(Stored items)
════════════════════
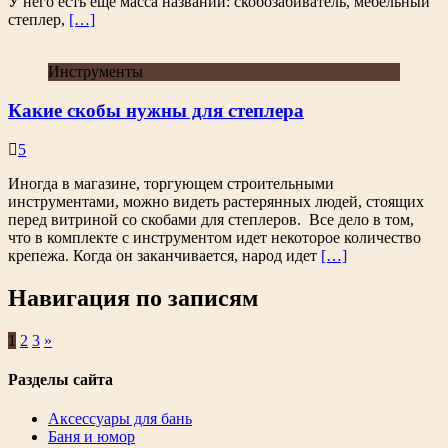
У него есть еще масса названий: скобозабиватель, мебельный
степлер,
[…]
Инструменты
Какие скобы нужны для степлера
5
Иногда в магазине, торгующем строительными
инструментами, можно видеть растерянных людей, стоящих
перед витриной со скобами для степлеров. Все дело в том,
что в комплекте с инструментом идет некоторое количество
крепежа. Когда он заканчивается, народ идет
[…]
Навигация по записям
1
2
3
»
Разделы сайта
Аксессуары для бань
Баня и юмор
════════════════════
### What to work on
Set down exactly the line with "перед витриной со" and each line after it up to the end of the records, adding nothing.

### Exercise output
перед витриной со скобами для степлеров. Все дело в том,
что в комплекте с инструментом идет некоторое количество
крепежа. Когда он заканчивается, народ идет
[…]
Навигация по записям
1
2
3
»
Разделы сайта
Аксессуары для бань
Баня и юмор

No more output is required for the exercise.